In the introduction to a talk I gave at the Mises Institute this year, I noted how, in the early part of the twentieth century, a convergence of interests between social progressivists and ideological empiricists led to the publication of the Flexner report and the subsequent enactment of licensing laws.
That historical context is further treated in an outstanding article by Alfred Tauber, who was professor of medicine and philosophy at Boston University School of Medicine.
In “The two faces of medical education: Flexner and Osler revisited,” Tauber contrasts the radically different views these two men held about the ethos of medicine and the proper approach to medical education. It is ironic that the victorious position would be the one pushed by Flexner who, as Murray Rothbard put it, was “an unemployed former owner of a prep school in Kentucky…sporting neither a medical degree nor any other advanced degree.”
Tauber perfectly captures the aim of Flexner:
‘Flexner had another agenda than simply eliminating substandard institutions. The registration of medical schools with the Association of American Medical Colleges, the imposition of state licensing linked to such accreditation, the development of a model medical school at Johns Hopkins, and finally the effective use of philanthropic foundation support (e.g., Rockefeller, Carnegie) helped mould American medical standards closely to those advocated by Flexner. The 20th century doctor was to be an active and skeptical medical scientist.
He offers the following quotes from the report, documenting the conflation of medicine and science: “medicine is part and parcel of modern science. The human body belongs to the animal world. (p.53)” “Is there any logical incompatibility between the science and the practice of medicine? (p. 54) “Investigation and practice are thus one in spirit, method, and object. (p.56)” Flexner, vaunting the effect of a strictly scientific education, also remarked that:
The student who has been successfully trained to regard the body as an infinitely complex machine learns to doubt his capacity to mend it summarily.
Despite having no medical degree, Flexner was not completely disconnected from the medical world. In fact, his brother was Simon Flexner, a microbiologist (of Shigella Flexneri fame), who was then director of the Rockefeller Institute for Medical Research. Simon Flexner had co-authored a book with William Welch, the founder of the Johns Hopkins medical school, and Welch had built the Johns Hopkins curriculum on a German model of medical education that was strongly reductionist in emphasis (in reaction to a then-prevalent current of German medical idealism). Abraham Flexner himself had been a student at Johns Hopkins University and, in his report, proposed a model for medical education based on the one instituted by Welch.

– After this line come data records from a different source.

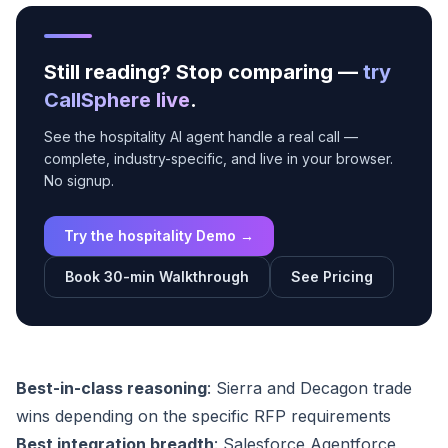
Still reading? Stop comparing —
try
CallSphere live
.
See the hospitality AI agent handle a real call —
complete, industry-specific, and live in your browser.
No signup.
Try the hospitality Demo →
Book 30-min Walkthrough
See Pricing
Best-in-class reasoning
: Sierra and Decagon trade
wins depending on the specific RFP requirements
Best integration breadth
: Salesforce Agentforce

Of course, we should not neglect the role and interests of the AMA which had been pining for fifty years to get licensing laws passed and impose trade restrictions favorable to its members. Ronald Hamowy has well documented that, in its early history, the AMA had little concern for scientific medicine: “Blood letting and blistering, and the administration of massive doses of compounds of mercury, antimony, and other mineral poisons as purgatives and emetics, followed by arsenical compounds thought to act as tonics,” were standard of care for the allopaths.
By the turn of the twentieth century, however, the organization saw the political advantage of touting itself as a promoter of a scientific education. It provided much of the background material upon which Flexner built his report and, of course, became one of the biggest benefactors of the licensing laws that were passed soon afterwards. From then on, the AMA would largely control medical school accreditation, which would become bureaucratized and sclerotic. It also became the officially recognized entity authorized to speak on behalf of all physicians.
In contrast, “Welch’s position was rigorously opposed in his very institution by William Osler, who idealized the opposite pole of medicine’s foundation: the crucial vector was from bedside to the laboratory.” Likewise, “Francis Peabody, Chairman of the Harvard Medical Service at the Boston City Hospital, warned ‘the laboratory never can become and never should become the predominating factor in the practice of medicine.'”
Tauber continues: “The Flexner report, with its sole reliance on a reductionist science to serve as an ideal for medicine, essentially omits the dynamic, or sociological encounter between patient and physician.”
But, ultimately, the AMA-Welch-Flexner-Carnegie model prevailed over the Osler-Peabody view. And the ensuing bureaucratic machinery wouldn’t cope with the massive increase in scientific knowledge that has occurred since the Flexner reforms fossilized medical education into following a standardized format.
Isn’t it astonishing that the medical school curriculum structure has remain unchanged for more than a hundred years? And, if we omit “the dynamic, sociological encounter between patient and physician,” is it any wonder a healthcare crisis would emerge?